Monday, February 11, 2008

Market Commentary for the week of February 11, 2008

“Reality versus perception.”

“Absolute versus relative.”

These are the two phrases most often used to describe portfolio allocation and performance. In the first, one encounters a host of variables, from interest rates, credit crunches, deficits, retail sales, manufacturing, unemployment, wages, etc. In the second, we deal with real live integers versus today’s declining portfolio balances.

Throughout it all, however, I prefer to focus upon the cyclicality of all phases of investing, and the very dynamic of change itself. There is always an opportunity to buy. There is always something falling out of favor.

Such is the nature of algorithmic studies of market phenomena. Recall in 2001 that tech stocks were falling while industrials were gaining steam. Recently, strong consumer brands began a contraction (in price and margin) while gold skyrocketed.

Thus, it is with a parabolic perspective that we need to weigh the relative ups and downs of equities today. My conclusion is that equities need a rest, a contraction, from their expansive bull cycle begun in 2002. Therefore, any upticks within the prevailing downtrend are opportunities, but aberrations nonetheless. Profit margins are expanding in one global category only, tangible assets. Meanwhile, sales and manufacturing numbers are constrained to a small width, and unlikely to accelerate during this cycle.

I have been commenting recently about productivity data, a key factor in determining economic reality from perception. I advocate that “productivity” is a colloquialism for “employment”. Corporations try to extract the most output-per-worker, at the lowest cost.

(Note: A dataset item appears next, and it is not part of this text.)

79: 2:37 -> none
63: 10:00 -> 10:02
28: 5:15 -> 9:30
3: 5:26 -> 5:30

Failing that, unemployment begins to creep up. It is often said that a recession is when your neighbor is out of work; a depression is when you are out of work. Given the laconic growth in jobs, it is not surprising that both employment and productivity figures were weak last week, far below their record levels nearly a decade ago.

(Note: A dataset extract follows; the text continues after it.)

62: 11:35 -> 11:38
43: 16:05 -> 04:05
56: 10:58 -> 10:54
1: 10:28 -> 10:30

What’s the Fed to do? It is possible that they will take their eye off of the inflation statistics to focus upon investment stimulus by lowering interest rates yet again. However, their dalliances notwithstanding, the market’s performance has been negatively influenced by rising costs and shrinking profit margins as much as it has by a slowdown in confidence and spending.

It is too late for blame-laying, but it is noteworthy that my statistics started to turn negative almost two years ago as deficit spending and the dollar’s decline began to extract a heavy toll upon exports and manufacturing data. While this occurred, Wall Street fiddled while the economy burned (oil) and exacerbated the situation by peddling “concocted leverage” and “synthetic hope” in their packaged product offerings.

And now, the repercussions of the U.S. economic slowdown are being felt overseas, including China and India. Tech stocks and investments are weaker, as are clothing, automobiles, and financials.

A consensus seems to be building that, at the very least, we are coming to the end of the first growth cycle of the new millennium and that a natural regression/devolution is unfolding. This is not a doom and gloom analysis but rather a realistic review of the prospects for actual portfolio returns (as opposed to relative portfolio returns).

One of my colleagues brought me a remarkably ironic parody of my weekly missives the other day, saying that I promoted fear because it’s “easier to read”, and that my use of probabilities and statistics was analogous to scientists talking about a “meteor hitting the earth”. In a tongue-in-cheek way they expressed that the rule for good negative commentary takes its roots in raw, negative emotion. I mention this because I found the parody quite funny, but also to stress that all scientific methodology is based in hypothesis, good or bad. The underlying theory of quantitative market analysis is that patterns are neither random nor indeterminable. Rather, the extent to which we might “know” or anticipate quotients of behavior helps the investor to avoid emotional disasters, like holding onto a declining tech stock because its story sounds so good.

In either case, we all seek to limit “weeping” as a verb that creeps into the lexicon of portfolio management disciplines.